Diğer bir önerimiz de, Sayın Bakana öneriyorum: Sayın Bakan, yüzlerce, binlerce vergi daireniz var ama ben size 3 yerde vergi dairesi açın diye öneriyorum. Tavandan almamız lazım diyorum ya, bakın, oradan vergi almamız lazım. Panama'da vergi dairesi açın Sayın Bakan. Sayın Bakan, Malta Adası'nda vergi dairesi açın.
ALİ KENANOĞLU (İstanbul) - Man Adası'nda açın.
GARO PAYLAN (Devamla) - Man Adası'nda vergi dairesi açın Sayın Bakan. (HDP sıralarından alkışlar)
Bakın, 200 milyar dolar orada yatıyor, 200 milyar dolar vergi cennetlerinde yatıyor.
ASUMAN ERDOĞAN (Ankara) - Kesinlikle yalan, yalan!
GARO PAYLAN (Devamla) - O 200 milyar doları vergilendirirseniz Sayın Bakan, tabandan, o canı çıkmış işçiden, memurdan vergi almanıza gerek kalmaz.
ASUMAN ERDOĞAN (Ankara) - Yalan söylemeyin insanlara!
GARO PAYLAN (Devamla) - Değerli arkadaşlar, vergi ahlakını oturtmamız lazım, vergi aflarından uzak durmamız lazım. Bunun için de önerim, böyle herkese vergi affı getirmek yerine vergi ombudsmanlığı getirelim arkadaşlar. Dara giren gitsin, vergi ombudsmanlığına başvursun, taksitlendirilmesi gerekiyorsa, yapılandırılması gerekiyorsa yapılandırılsın.

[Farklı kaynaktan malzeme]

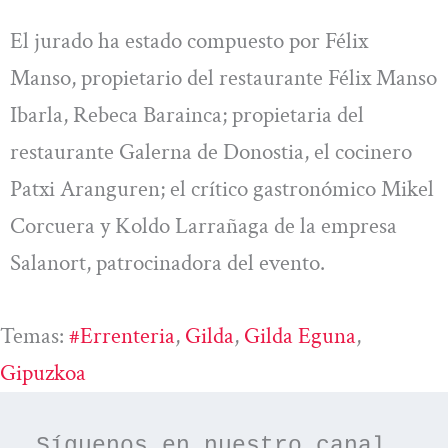
El jurado ha estado compuesto por Félix
Manso, propietario del restaurante Félix Manso
Ibarla, Rebeca Barainca; propietaria del
restaurante Galerna de Donostia, el cocinero
Patxi Aranguren; el crítico gastronómico Mikel
Corcuera y Koldo Larrañaga de la empresa
Salanort, patrocinadora del evento.
Temas:
#errenteria
, 
Gilda
, 
Gilda Eguna
, 
Gipuzkoa
Síguenos en nuestro canal 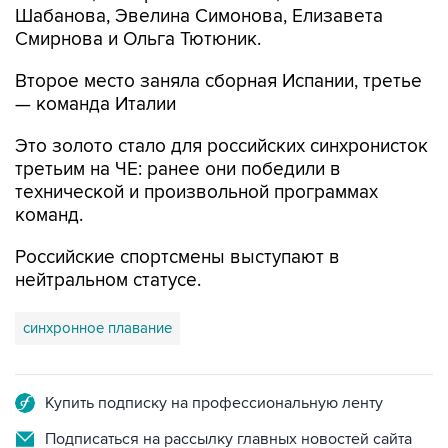
Шабанова, Эвелина Симонова, Елизавета
Смирнова и Ольга Тютюник.
Второе место заняла сборная Испании, третье
— команда Италии
Это золото стало для российских синхронисток
третьим на ЧЕ: ранее они победили в
технической и произвольной программах
команд.
Российские спортсмены выступают в
нейтральном статусе.
синхронное плавание
Купить подписку на профессиональную ленту
Подписаться на рассылку главных новостей сайта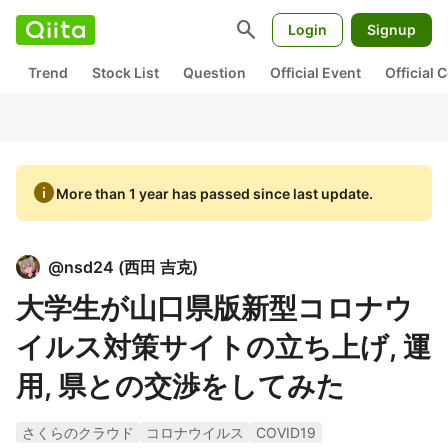
search
Login
Signup
Trend
Stock List
Question
Official Event
Official
info
More than 1 year has passed since last update.
@
nsd24
(
西田 吉克
)
大学生が山口県版新型コロナウ
イルス対策サイトの立ち上げ, 運
用, 県との交渉をしてみた
さくらのクラウド
コロナウイルス
COVID19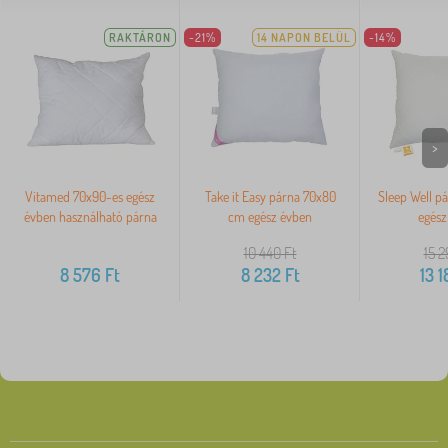
RAKTÁRON
-21%
14 NAPON BELÜL
-14%
>
Vitamed 70x90-es egész
Take it Easy párna 70x80
Sleep Well p
évben használható párna
cm egész évben
egész
10 440
Ft
15 
8 576
Ft
8 232
Ft
13 1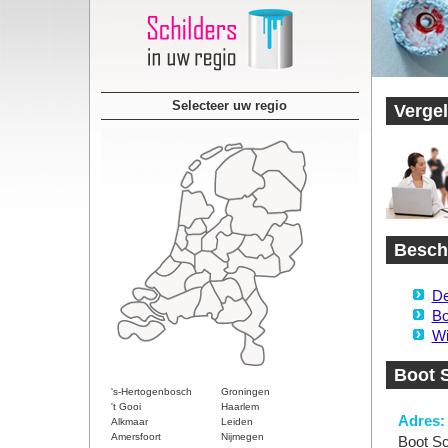
Selecteer uw regio
Vergel
Beschi
De
Bo
Wi
Boot S
's-Hertogenbosch
Groningen
't Gooi
Haarlem
Adres:
Alkmaar
Leiden
Amersfoort
Nijmegen
Boot Sc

Değerli arkadaşlar, birkaç cümle de Hazine üzerine söylemek istiyorum. Arkadaşlar, Sayın Cumhurbaşkanı çıktı ne dedi: "O Amerika'nın dolarından uzak durun, lazım değil bize dolar." dedi. Biliyorsunuz, bazıları da dolar yaktılar filan, tepindiler. Sonra, Amerika'yla tekrar biraz yaklaşıldı. Ama bu kadar "Dolardan uzak durun, dolar kontratı yapmayın." diyen Sayın Maliye Bakanı bir reklam filmi hazırlamış, gördünüz mü? "Getirin dolarlarınızı, getirin altınlarınızı." diyor. "Ne yapacağım? Hazineye alacağım, yüzde 4 de faiz vereceğim." diyor. Düşünebiliyor musunuz? "Dolardan uzak durun." diyen Cumhurbaşkanının Hükûmetindeki Sayın Bakan diyor ki: "Ben dolara yüzde 4 faiz veriyorum, dolar getir." diyor, "dolar al, dolarizasyona yürü." diyor. Arkadaşlar, bu ne perhiz bu ne lahana turşusu! Niye dolarla reklam yapıyor Sayın Maliye Bakanı? Değerli arkadaşlar, niye yüzde 4 faiz veriyor? Niye TL'yi özendirmiyoruz? Niye yalnızca TL borçlanmıyoruz içeriden? Niye vatandaşımıza "Dolar getir." diyoruz? Belki dışarıdan borçlanılabilir ama yüzde 4 faizle Türkiye Cumhuriyeti vatandaşlarından dolar isteyen bir Hazine Bakanımız var. Bakın, varlığa dayalı menkul kıymetlere doğru yürüyor. 2008 finansal krizini çıkaran unsurdur bu, çok tehlikelidir, ateşle oynamaktır. Umarım, dikkatli oynar Sayın Maliye Bakanı.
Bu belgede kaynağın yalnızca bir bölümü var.